▼

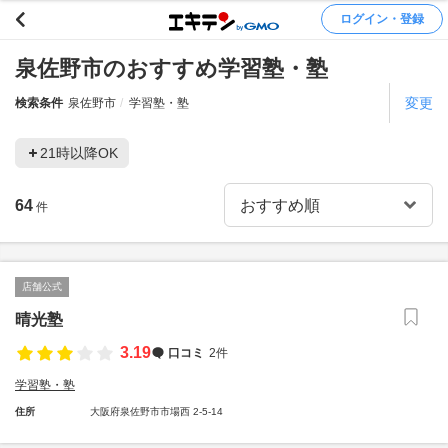
ログイン・登録
泉佐野市のおすすめ学習塾・塾
変更
検索条件
泉佐野市
学習塾・塾
21時以降OK
64
件
店舗公式
晴光塾
3.19
口コミ
2件
学習塾・塾
住所
大阪府泉佐野市市場西 2-5-14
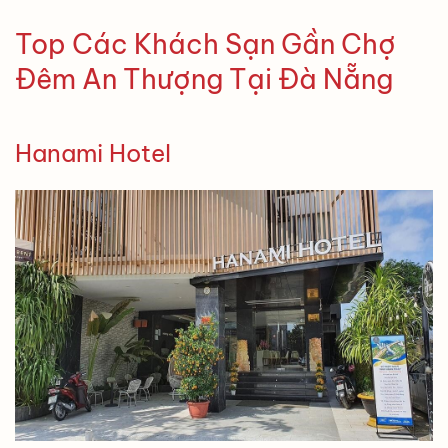
Top Các Khách Sạn Gần Chợ
Đêm An Thượng Tại Đà Nẵng
Hanami Hotel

▲

Return every record exactly, minus the pictures.

ログイン・登録
泉佐野市のおすすめ学習塾・塾
変更
検索条件
泉佐野市
学習塾・塾
21時以降OK
64
件
店舗公式
晴光塾
3.19
口コミ
2件
学習塾・塾
住所
大阪府泉佐野市市場西 2-5-14
Top Các Khách Sạn Gần Chợ
Đêm An Thượng Tại Đà Nẵng
Hanami Hotel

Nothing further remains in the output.